* [Brief]
Your answer should be every line of the records that contains the word "podatków", copied as it stands.

* [Data]
---+---

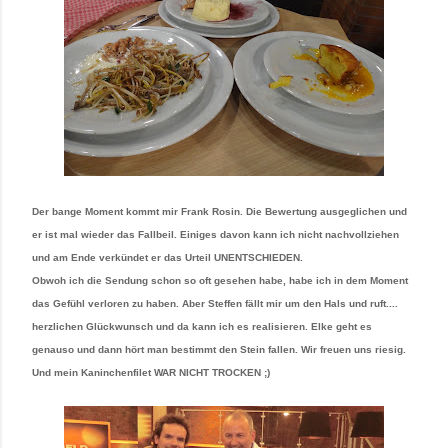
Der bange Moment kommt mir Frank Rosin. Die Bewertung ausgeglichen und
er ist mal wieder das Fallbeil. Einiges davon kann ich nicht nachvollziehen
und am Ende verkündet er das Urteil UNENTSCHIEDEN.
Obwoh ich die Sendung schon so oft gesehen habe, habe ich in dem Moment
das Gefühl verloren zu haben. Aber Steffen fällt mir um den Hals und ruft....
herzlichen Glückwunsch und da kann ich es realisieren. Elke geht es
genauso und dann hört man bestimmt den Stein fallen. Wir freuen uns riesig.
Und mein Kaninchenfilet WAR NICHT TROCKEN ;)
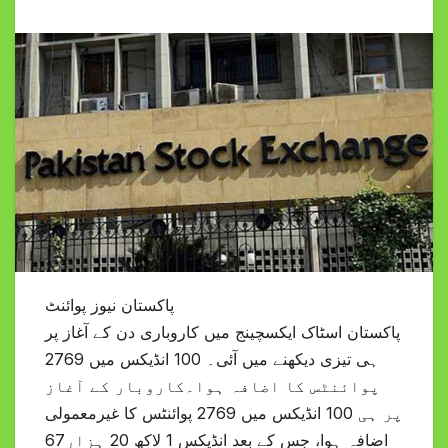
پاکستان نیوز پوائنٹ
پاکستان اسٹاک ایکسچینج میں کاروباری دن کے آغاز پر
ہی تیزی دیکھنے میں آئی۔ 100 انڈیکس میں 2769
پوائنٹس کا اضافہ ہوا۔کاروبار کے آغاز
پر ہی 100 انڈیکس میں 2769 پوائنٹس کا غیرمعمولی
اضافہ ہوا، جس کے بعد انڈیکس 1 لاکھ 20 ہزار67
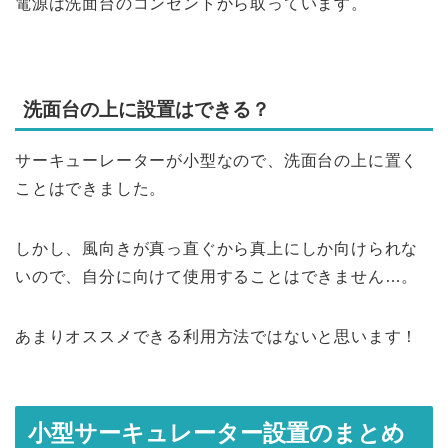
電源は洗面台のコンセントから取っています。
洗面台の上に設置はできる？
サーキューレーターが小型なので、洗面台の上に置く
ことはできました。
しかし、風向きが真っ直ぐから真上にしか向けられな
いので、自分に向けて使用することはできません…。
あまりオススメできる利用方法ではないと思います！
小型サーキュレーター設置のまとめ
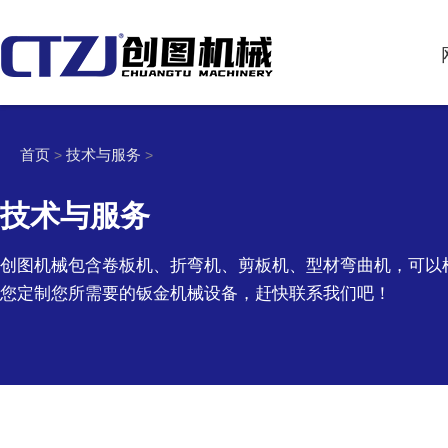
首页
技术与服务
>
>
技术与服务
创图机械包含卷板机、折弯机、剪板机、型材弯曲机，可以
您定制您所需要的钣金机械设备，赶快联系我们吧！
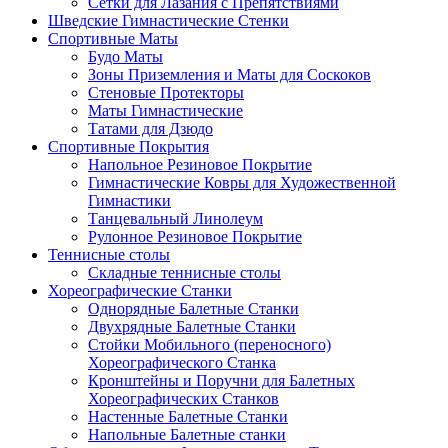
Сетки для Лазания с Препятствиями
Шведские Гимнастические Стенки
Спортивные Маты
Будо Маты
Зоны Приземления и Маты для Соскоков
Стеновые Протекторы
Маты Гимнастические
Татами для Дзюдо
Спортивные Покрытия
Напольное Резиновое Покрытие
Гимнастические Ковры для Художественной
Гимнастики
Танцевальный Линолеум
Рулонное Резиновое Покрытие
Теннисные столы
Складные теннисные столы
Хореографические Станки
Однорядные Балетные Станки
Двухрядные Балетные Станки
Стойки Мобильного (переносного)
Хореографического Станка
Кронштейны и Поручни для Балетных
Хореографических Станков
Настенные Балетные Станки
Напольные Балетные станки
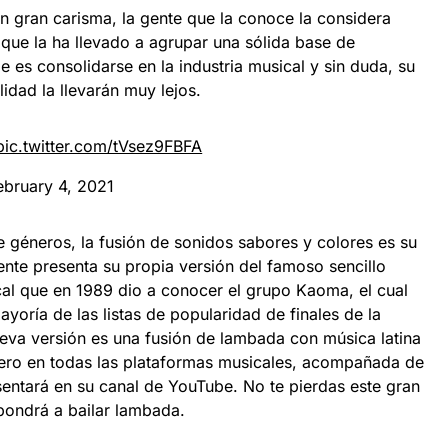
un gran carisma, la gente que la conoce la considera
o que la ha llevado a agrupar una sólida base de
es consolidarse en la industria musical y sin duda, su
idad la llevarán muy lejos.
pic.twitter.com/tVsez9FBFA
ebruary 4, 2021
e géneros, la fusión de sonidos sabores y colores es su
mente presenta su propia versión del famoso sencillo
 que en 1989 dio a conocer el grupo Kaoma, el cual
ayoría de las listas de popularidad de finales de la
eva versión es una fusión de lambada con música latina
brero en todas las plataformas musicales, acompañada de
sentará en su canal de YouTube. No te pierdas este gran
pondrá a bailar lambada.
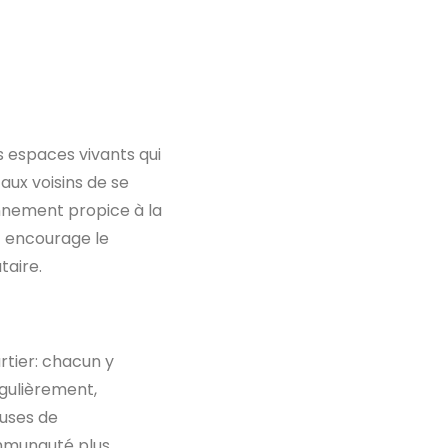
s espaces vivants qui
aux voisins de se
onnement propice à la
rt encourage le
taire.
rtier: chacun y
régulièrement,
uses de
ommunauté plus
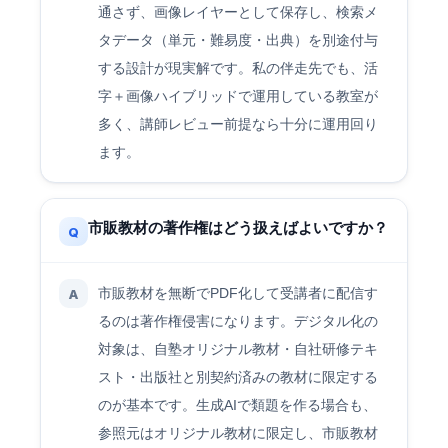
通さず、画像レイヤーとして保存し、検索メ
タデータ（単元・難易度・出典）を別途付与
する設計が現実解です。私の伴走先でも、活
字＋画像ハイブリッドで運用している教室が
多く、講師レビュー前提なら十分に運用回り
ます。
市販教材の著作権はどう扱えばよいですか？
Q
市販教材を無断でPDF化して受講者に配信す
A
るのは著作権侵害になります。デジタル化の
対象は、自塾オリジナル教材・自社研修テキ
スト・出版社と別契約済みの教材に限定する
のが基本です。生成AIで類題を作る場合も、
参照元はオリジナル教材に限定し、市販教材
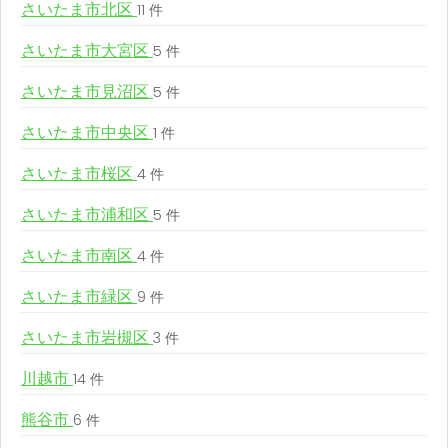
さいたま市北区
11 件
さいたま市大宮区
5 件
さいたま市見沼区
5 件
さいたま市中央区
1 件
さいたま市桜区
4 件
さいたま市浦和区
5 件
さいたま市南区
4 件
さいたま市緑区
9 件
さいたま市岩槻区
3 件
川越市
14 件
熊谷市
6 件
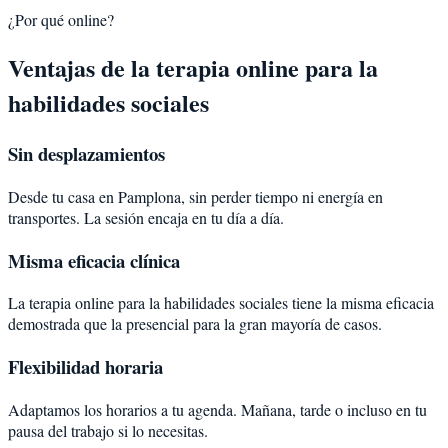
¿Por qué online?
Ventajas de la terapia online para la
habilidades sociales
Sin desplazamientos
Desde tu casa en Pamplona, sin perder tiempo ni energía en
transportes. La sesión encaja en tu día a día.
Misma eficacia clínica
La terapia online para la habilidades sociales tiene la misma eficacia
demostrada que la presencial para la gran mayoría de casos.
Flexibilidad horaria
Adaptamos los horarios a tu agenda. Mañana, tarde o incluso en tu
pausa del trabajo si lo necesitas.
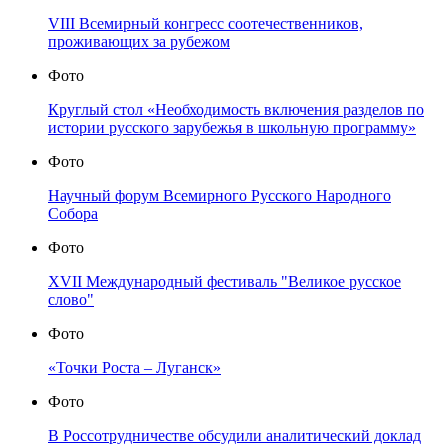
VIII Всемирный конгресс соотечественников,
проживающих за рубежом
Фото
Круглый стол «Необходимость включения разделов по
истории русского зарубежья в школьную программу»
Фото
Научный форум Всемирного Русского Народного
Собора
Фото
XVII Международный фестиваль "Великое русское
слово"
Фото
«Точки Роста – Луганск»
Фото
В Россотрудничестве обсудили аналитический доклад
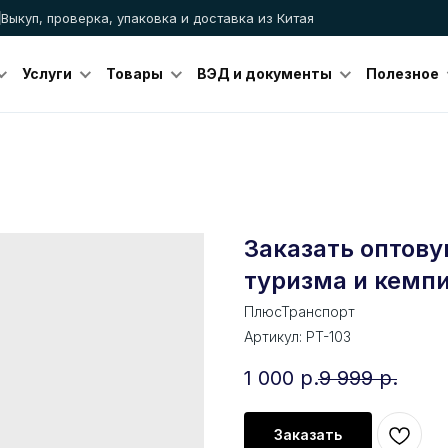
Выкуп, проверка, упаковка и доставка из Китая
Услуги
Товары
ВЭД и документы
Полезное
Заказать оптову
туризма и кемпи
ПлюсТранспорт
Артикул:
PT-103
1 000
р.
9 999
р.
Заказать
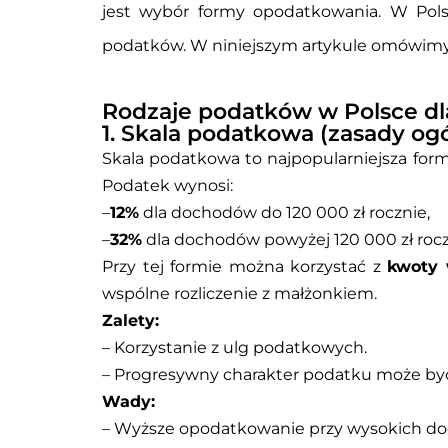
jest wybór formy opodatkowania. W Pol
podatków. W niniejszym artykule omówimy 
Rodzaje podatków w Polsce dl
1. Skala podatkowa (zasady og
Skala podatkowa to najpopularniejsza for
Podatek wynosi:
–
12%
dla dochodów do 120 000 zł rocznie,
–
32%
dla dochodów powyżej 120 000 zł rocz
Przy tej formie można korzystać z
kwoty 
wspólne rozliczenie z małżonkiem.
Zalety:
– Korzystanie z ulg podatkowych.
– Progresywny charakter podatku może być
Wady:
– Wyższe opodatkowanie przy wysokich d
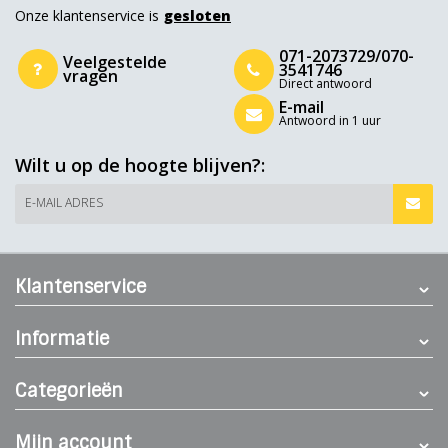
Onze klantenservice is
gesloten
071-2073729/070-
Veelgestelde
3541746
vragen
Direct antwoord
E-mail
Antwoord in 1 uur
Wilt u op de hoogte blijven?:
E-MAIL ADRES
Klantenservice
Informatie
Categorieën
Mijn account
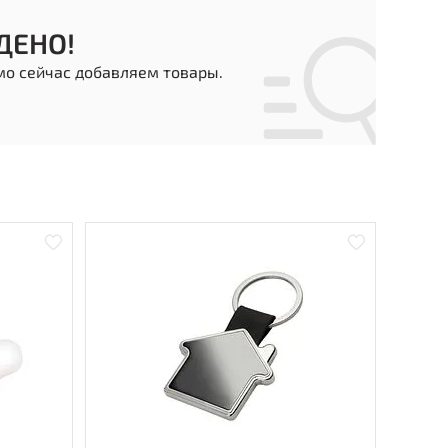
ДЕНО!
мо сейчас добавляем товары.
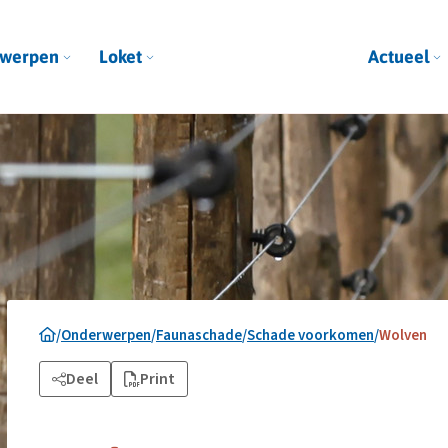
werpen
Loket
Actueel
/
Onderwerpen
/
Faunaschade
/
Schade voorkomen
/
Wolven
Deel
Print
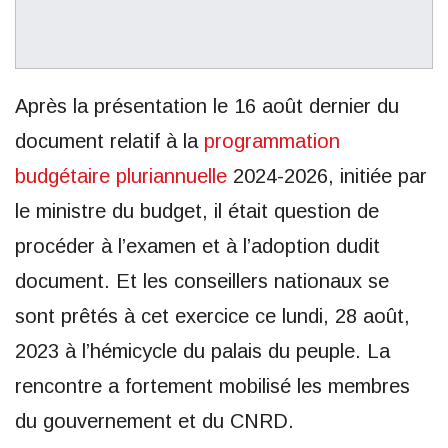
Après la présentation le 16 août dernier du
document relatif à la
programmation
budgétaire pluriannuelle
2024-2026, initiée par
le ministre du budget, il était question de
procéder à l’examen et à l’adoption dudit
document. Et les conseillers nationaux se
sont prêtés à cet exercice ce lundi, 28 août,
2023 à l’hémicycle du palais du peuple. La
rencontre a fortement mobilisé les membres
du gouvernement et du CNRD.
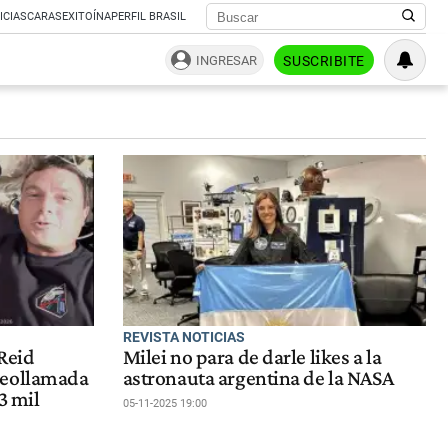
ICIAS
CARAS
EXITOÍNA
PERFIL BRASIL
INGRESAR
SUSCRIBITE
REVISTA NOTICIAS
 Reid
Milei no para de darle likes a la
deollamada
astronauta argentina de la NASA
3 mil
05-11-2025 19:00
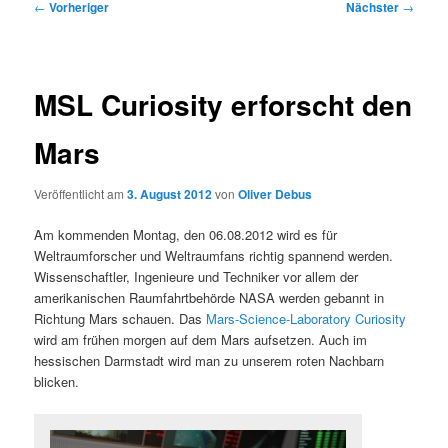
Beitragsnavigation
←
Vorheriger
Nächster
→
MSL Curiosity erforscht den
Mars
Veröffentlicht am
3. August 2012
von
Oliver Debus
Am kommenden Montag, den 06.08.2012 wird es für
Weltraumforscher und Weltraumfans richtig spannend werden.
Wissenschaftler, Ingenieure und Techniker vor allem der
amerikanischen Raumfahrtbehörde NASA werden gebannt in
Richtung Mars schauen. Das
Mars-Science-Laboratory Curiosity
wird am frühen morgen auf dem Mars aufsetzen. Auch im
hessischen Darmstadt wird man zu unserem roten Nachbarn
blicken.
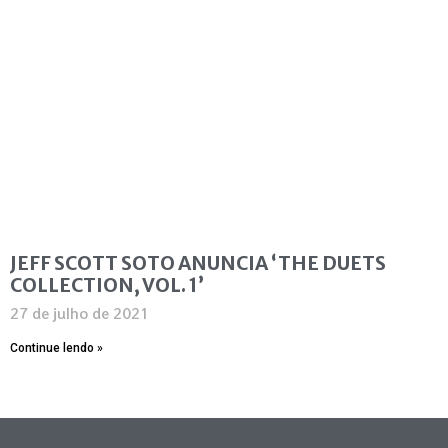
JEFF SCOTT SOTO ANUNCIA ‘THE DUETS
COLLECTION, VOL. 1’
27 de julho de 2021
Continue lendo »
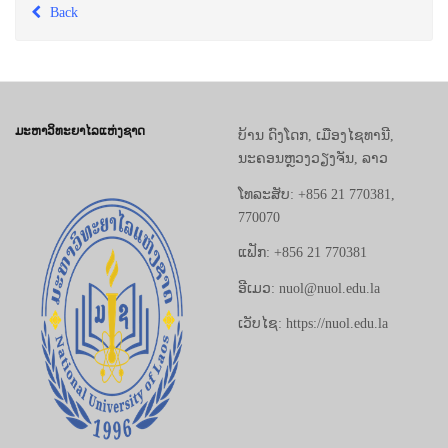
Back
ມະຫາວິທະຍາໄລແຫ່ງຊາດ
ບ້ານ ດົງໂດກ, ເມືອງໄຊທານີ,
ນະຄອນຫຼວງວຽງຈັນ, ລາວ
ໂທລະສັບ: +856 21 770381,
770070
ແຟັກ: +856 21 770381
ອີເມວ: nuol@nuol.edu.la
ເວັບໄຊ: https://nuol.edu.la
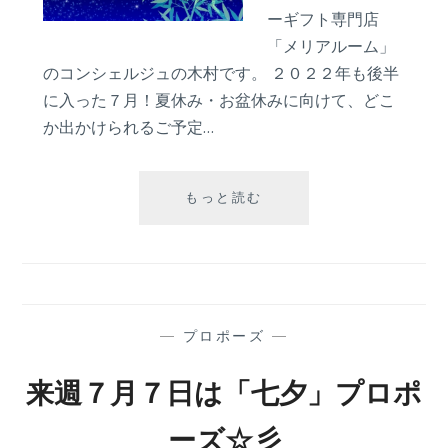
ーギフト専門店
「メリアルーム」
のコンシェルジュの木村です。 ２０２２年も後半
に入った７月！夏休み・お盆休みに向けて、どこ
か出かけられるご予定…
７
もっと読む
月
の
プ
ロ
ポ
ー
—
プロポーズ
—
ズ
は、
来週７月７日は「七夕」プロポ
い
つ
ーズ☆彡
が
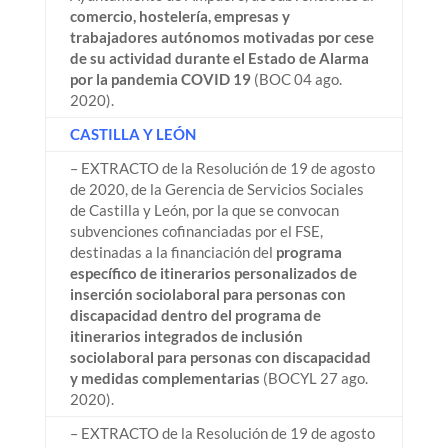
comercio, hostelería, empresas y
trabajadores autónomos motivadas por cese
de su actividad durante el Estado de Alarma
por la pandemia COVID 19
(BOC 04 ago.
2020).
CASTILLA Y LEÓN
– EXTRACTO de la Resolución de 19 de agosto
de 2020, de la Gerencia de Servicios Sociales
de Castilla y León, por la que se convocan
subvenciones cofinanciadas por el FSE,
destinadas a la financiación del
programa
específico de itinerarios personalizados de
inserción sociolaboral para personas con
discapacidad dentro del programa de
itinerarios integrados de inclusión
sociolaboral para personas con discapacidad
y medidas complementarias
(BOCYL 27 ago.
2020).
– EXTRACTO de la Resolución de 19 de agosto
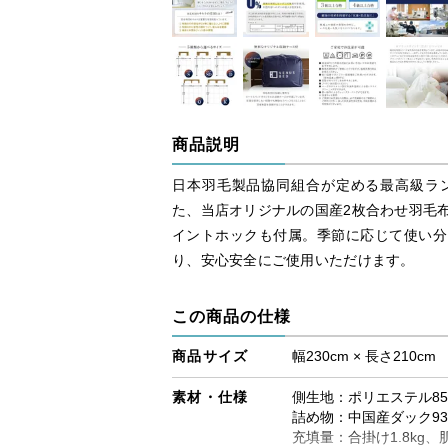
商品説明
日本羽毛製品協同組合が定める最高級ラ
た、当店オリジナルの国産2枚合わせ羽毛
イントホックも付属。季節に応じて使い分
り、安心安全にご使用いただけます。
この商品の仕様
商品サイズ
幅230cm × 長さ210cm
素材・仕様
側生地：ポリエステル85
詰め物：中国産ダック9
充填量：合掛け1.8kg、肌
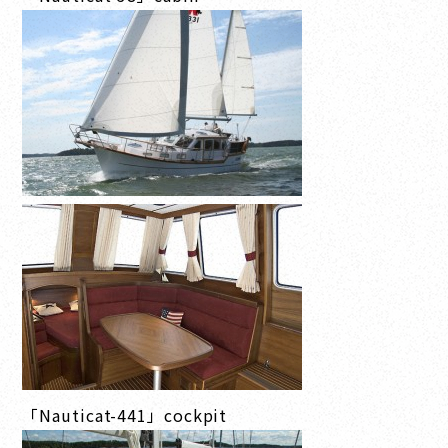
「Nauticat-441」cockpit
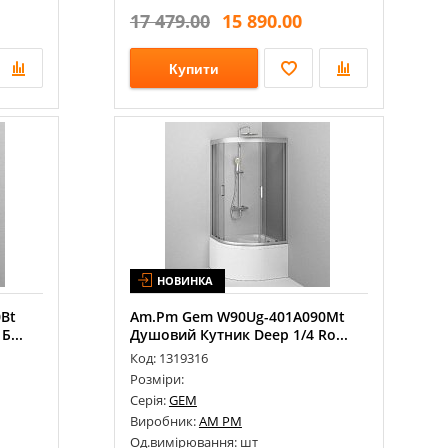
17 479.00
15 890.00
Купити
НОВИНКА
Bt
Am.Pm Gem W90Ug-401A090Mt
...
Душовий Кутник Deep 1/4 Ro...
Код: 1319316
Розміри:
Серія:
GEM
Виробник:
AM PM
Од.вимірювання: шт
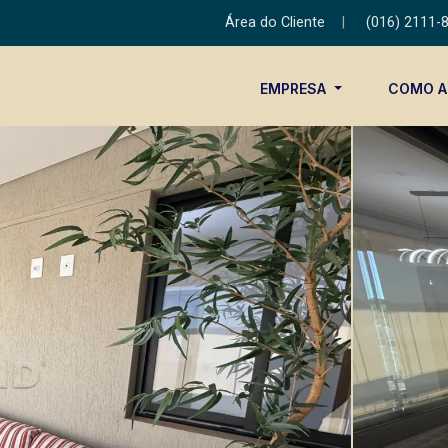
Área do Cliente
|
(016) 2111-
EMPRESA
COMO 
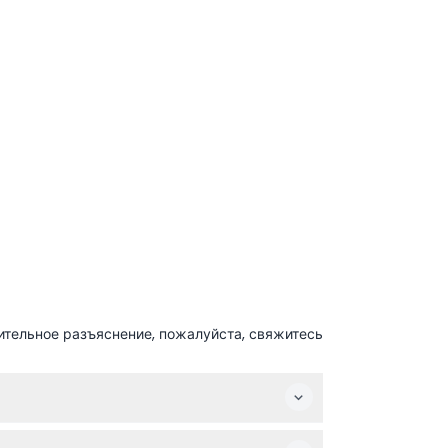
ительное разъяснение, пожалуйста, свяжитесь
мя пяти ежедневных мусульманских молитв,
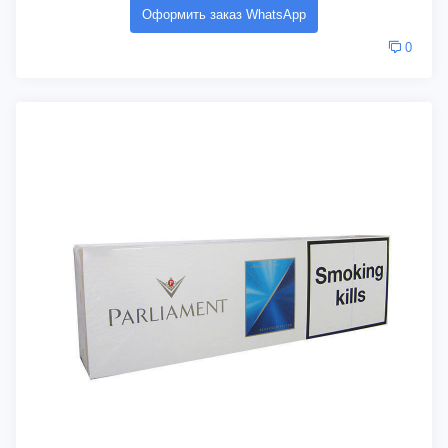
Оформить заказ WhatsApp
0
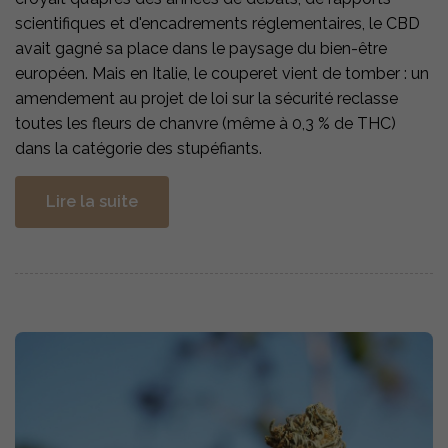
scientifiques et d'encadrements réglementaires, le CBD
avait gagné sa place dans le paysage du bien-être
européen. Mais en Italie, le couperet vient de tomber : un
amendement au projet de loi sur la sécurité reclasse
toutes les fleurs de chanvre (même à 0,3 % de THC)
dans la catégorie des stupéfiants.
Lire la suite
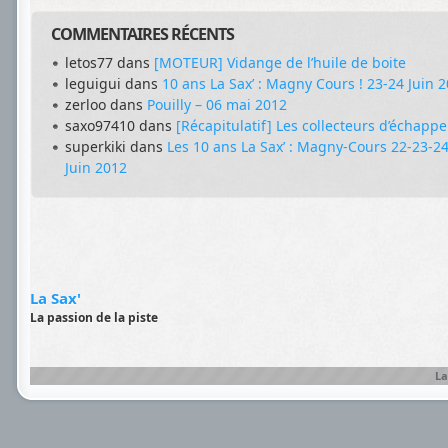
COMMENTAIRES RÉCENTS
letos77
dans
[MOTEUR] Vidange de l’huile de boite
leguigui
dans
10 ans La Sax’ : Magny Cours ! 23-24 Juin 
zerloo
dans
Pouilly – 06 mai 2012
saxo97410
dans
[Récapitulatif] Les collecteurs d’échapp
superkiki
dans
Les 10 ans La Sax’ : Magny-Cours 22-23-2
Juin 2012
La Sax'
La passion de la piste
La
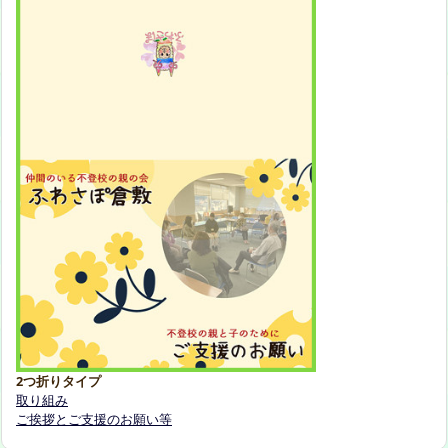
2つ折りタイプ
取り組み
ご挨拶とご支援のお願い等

---+---

* [Task answer]
podatków. W niniejszym artykule omówimy 
Rodzaje podatków w Polsce dl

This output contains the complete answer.